Occultation is a powerful technique to derive the size and cross section of a small body in a direct way.

Stellar occultations provide another way to determine sizes, shapes and albedos of planets, satellites (including the Moon) and also minor bodies (Elliot 1979; Elliot & Young 1992). This is by far the most accurate and powerful technique, as it provides diameters with kilometric accuracy, what is more, it allows to determine the shape of the body, and can even reveal the presence of atmospheres with pressures down to a nano-bar (nbar) level. The basis of the technique is to predict when the particular body will pass in front of a certain star, and during the occultation one measures the flux of the star from a few locations within the predicted shadow. In that way the material around the body (rings or satellites), the atmosphere, and the shape of the body can be studied in detail. This technique is well developed for planets and satellites, and also for large main-belt asteroids, but it is only an emerging field for TNOs. Predicting and observing stellar occultations by TNOs is extremely difficult and challenging because the angular diameters of TNOs are very small and neither the stellar catalogues nor the TNOs orbits have the required accuracy to make reliable predictions well in advance.

A multi-chord stellar occultation by Trans-neptunian Objects allows us to determine the projected shape and orientation of the body in the plane of sky at the moment of the occultation. However, this information is insufficient to determine the true 3D shape of the body and its spin axis orientation in space. Combining the occultation-derived information with rotational lightcurves one can distinguish whether the 3D shape of the body is an oblate spheroid or a Jacobi ellipsoid (usually the very low lightcurve amplitude imply MacLaurin oblate shapes, whereas amplitudes larger than 0.15 mag imply Jacobi shapes). But the spin axis orientation is still not well constrained (unless many high-precision rotational lightcurves spanning many years exist). Thermal observations modelling are a great help in this regard. This kind of observations allows us to put tighter constraints on the spin axis orientation in space by modelling the thermal output of the object. The basic parameters for thermal models are the size, shape, albedo, rotation rate, spin axis orientation, and surface properties such as e.g. thermal inertia. Given that the occultation timings provides a very accurate size, shape and albedo, and if the rotation period is also known from the rotational lightcurves, the remaining parameters can be tightly constrained. Thus, the combination of occultation timings, optical lightcurves and thermal measurements can allow us to determine a full 3D shape and spin axis orientation in space. Once this all is known, bulk densities can be determined accurately using the Chandrasekhar figures of equilibrium formalism.

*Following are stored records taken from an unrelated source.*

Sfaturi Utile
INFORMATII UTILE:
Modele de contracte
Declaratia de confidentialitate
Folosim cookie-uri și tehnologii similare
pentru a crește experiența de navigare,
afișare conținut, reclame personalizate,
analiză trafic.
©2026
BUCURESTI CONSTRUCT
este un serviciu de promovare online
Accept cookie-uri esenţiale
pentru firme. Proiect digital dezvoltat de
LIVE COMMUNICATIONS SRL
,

We can use the case of one TNO as an example of how thermal observations can improve our knowledge. On November 15th 2014, a stellar occultation by the TNO with provisional designation 2007 UK126 was observed. The obtained chords give an ellipse with axes of 679.2 ± 9.8 km and 622.0 ± 5.4 km (Schindler et al., submitted). We can illustrate how the combination of this result with thermal observations by Herschel can improve our knowledge. Assuming an equatorial orientation and taking a rotation period determination of 11.05 h, a radiometric size solution that matches the occultation measurements could be easily derived. The best (and physically most-likely) solution is found for a MacLaurin ellipsoid with low surface roughness combined with a thermal inertia value between Γ = 2 - 3 Jm-2s-0.5K-1. This value also resembles roughly the thermal inertia that is expected at these large heliocentric distances.

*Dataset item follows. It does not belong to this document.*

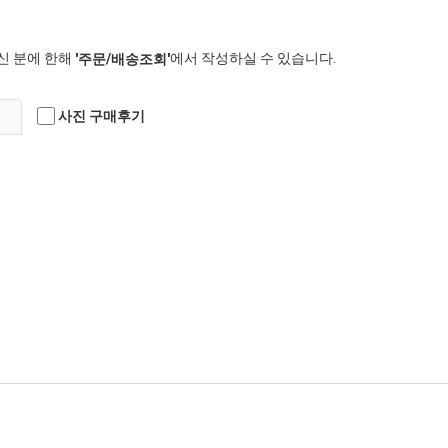
신 분에 한해
에서 작성하실 수 있습니다.
'주문/배송조회'
사진 구매후기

Another example of the power of this technique is brought by work of Ortiz et al. (2012), who found a radius of the TNO named Makemake to be 1430 ± 9 km, and a hint of an atmosphere. Recently, the existence of rings around two minor bodies was discovered: around (10199) Chariklo by Braga-Ribas et al. (2014) and around (2060) Chiron by Ortiz et al (2015).

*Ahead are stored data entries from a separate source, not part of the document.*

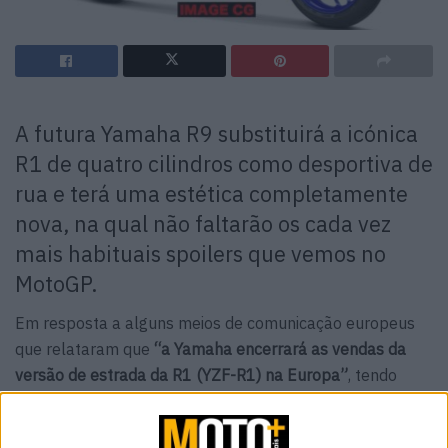
A futura Yamaha R9 substituirá a icónica
R1 de quatro cilindros como desportiva de
rua e terá uma estética completamente
nova, na qual não faltarão os cada vez
mais habituais spoilers que vemos no
MotoGP.
Em resposta a alguns meios de comunicação europeus
que relataram que
“a Yamaha encerrará as vendas da
versão de estrada da R1 (YZF-R1) na Europa”
, tendo
como fonte principal as informações veículadas pelos
responsáveis ​​da Yamaha UK (Reino Unido), a
Yamaha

Left panel: dense telescopic observations (chords) of the stellar occultation by (9) Metis revealing the shape of the occulting body, with the superimposed independent shape model based exclusively on lightcurves (Bartczak et al. 2014). Right panel: observations of the stellar occultation by (10199) Chariklo, where the presence of rings around a minor body was first discovered (Braga-Ribas et al., 2014).